**Task brief**
No pictures, please. Copy exactly the lines from the one with "会員登録 (523, 2435)" through the final line below.

**Dataset excerpts**
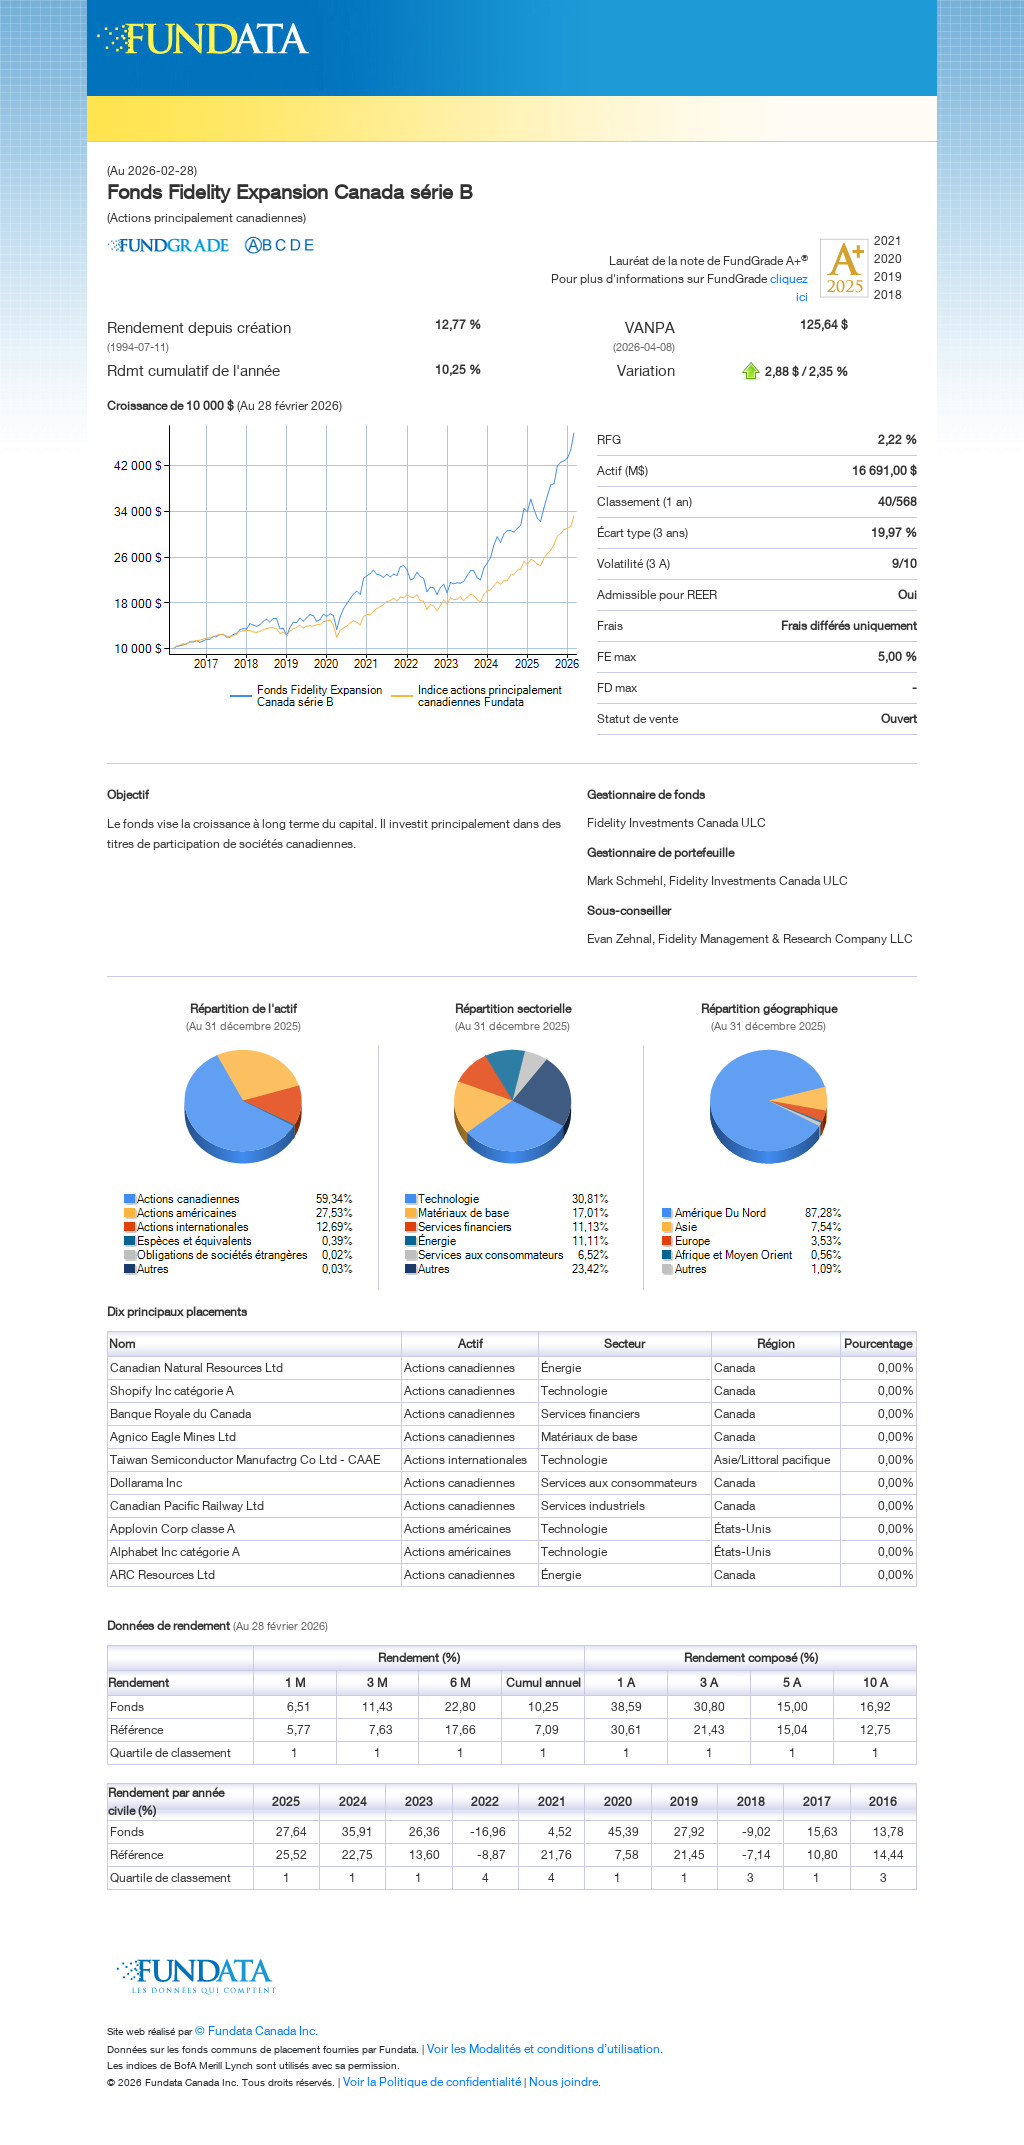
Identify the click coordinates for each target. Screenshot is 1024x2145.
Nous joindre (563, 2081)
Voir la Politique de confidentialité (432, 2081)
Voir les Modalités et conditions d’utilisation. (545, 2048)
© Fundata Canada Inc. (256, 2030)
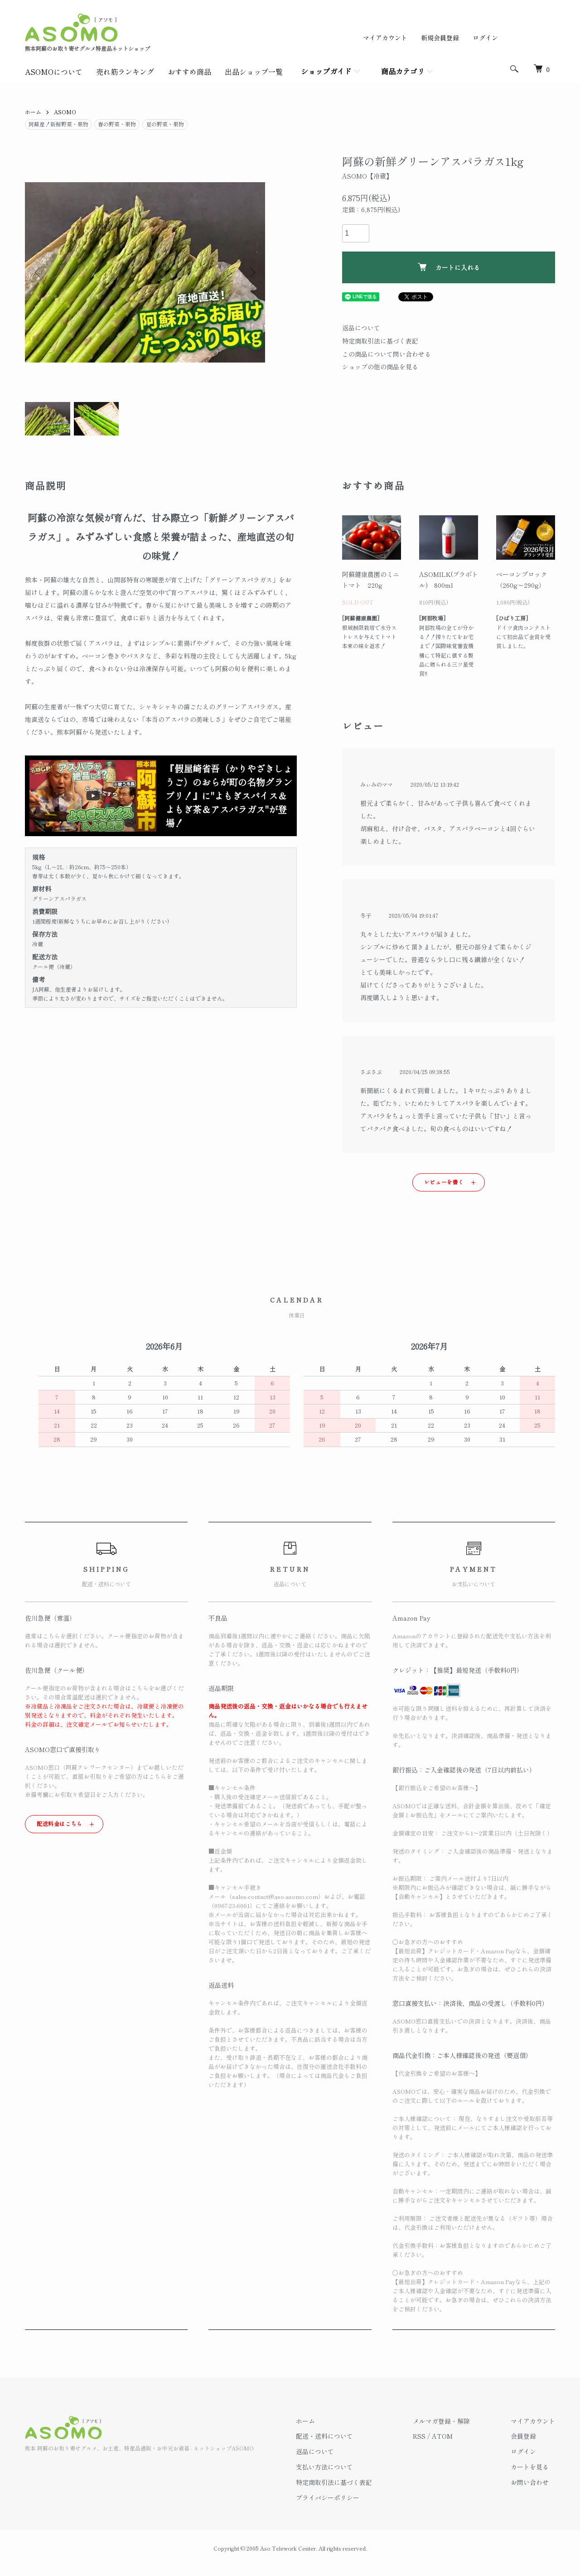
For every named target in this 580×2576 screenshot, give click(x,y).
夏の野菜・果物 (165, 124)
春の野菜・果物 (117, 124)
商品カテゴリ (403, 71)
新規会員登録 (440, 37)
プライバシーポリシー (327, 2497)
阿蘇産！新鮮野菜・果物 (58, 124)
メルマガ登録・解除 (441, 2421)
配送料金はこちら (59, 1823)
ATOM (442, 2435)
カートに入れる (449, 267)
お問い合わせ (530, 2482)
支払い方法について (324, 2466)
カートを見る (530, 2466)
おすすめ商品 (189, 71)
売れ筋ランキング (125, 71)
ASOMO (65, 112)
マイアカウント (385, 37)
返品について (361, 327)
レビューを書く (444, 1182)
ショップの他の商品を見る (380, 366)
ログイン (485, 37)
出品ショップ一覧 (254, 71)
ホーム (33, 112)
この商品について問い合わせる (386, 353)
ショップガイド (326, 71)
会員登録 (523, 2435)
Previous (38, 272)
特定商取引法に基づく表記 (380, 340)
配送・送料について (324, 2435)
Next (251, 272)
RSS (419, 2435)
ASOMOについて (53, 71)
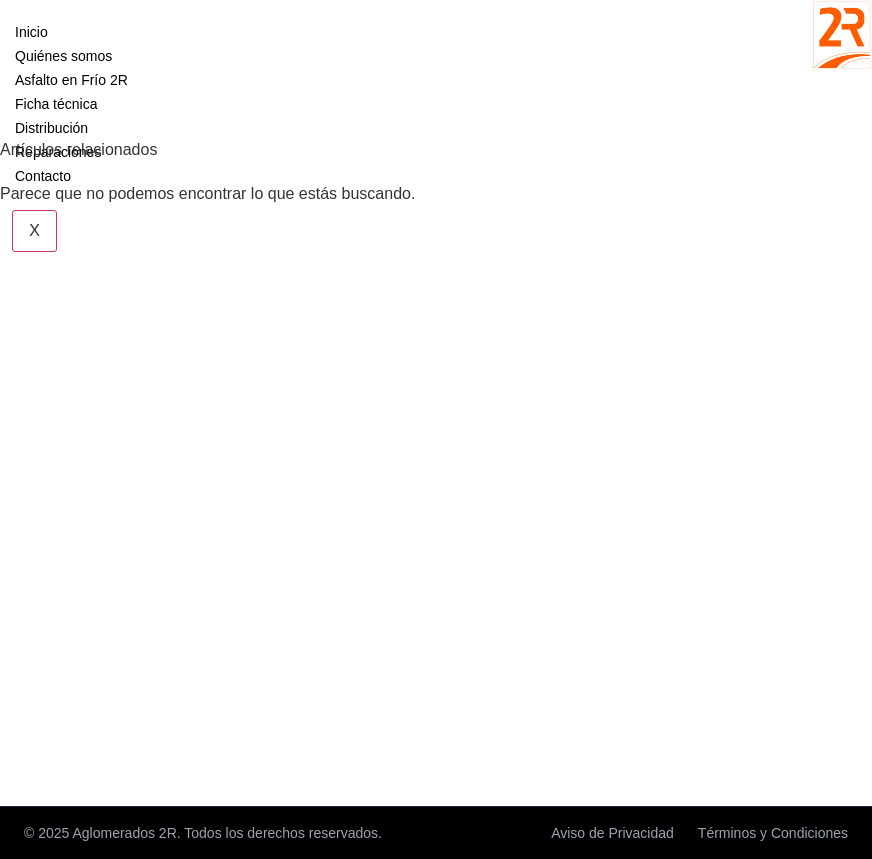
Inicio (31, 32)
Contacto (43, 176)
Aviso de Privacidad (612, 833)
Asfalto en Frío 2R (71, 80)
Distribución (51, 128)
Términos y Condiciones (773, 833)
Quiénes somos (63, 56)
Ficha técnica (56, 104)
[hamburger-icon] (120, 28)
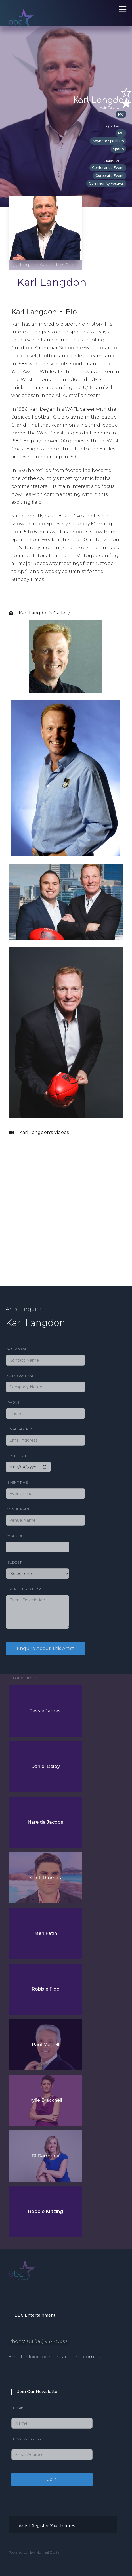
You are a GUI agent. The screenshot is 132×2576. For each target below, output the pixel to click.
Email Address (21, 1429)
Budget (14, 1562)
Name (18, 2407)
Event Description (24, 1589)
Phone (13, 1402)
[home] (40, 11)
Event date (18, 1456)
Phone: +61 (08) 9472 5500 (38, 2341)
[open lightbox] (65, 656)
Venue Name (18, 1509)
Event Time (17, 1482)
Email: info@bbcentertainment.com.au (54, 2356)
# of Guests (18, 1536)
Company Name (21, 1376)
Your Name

**Finished exercise**
会員登録 (523, 2435)
Previous (38, 272)
特定商取引法に基づく表記 (380, 340)
配送・送料について (324, 2435)
Next (251, 272)
RSS (419, 2435)
ASOMOについて (53, 71)
Inicio (31, 32)
Contacto (43, 176)
Aviso de Privacidad (612, 833)
Asfalto en Frío 2R (71, 80)
Distribución (51, 128)
Términos y Condiciones (773, 833)
Quiénes somos (63, 56)
Ficha técnica (56, 104)
[hamburger-icon] (120, 28)
You are a GUI agent. The screenshot is 132×2576. For each target below, output the pixel to click.
Email Address (21, 1429)
Budget (14, 1562)
Name (18, 2407)
Event Description (24, 1589)
Phone (13, 1402)
[home] (40, 11)
Event date (18, 1456)
Phone: +61 (08) 9472 5500 (38, 2341)
[open lightbox] (65, 656)
Venue Name (18, 1509)
Event Time (17, 1482)
Email: info@bbcentertainment.com.au (54, 2356)
# of Guests (18, 1536)
Company Name (21, 1376)
Your Name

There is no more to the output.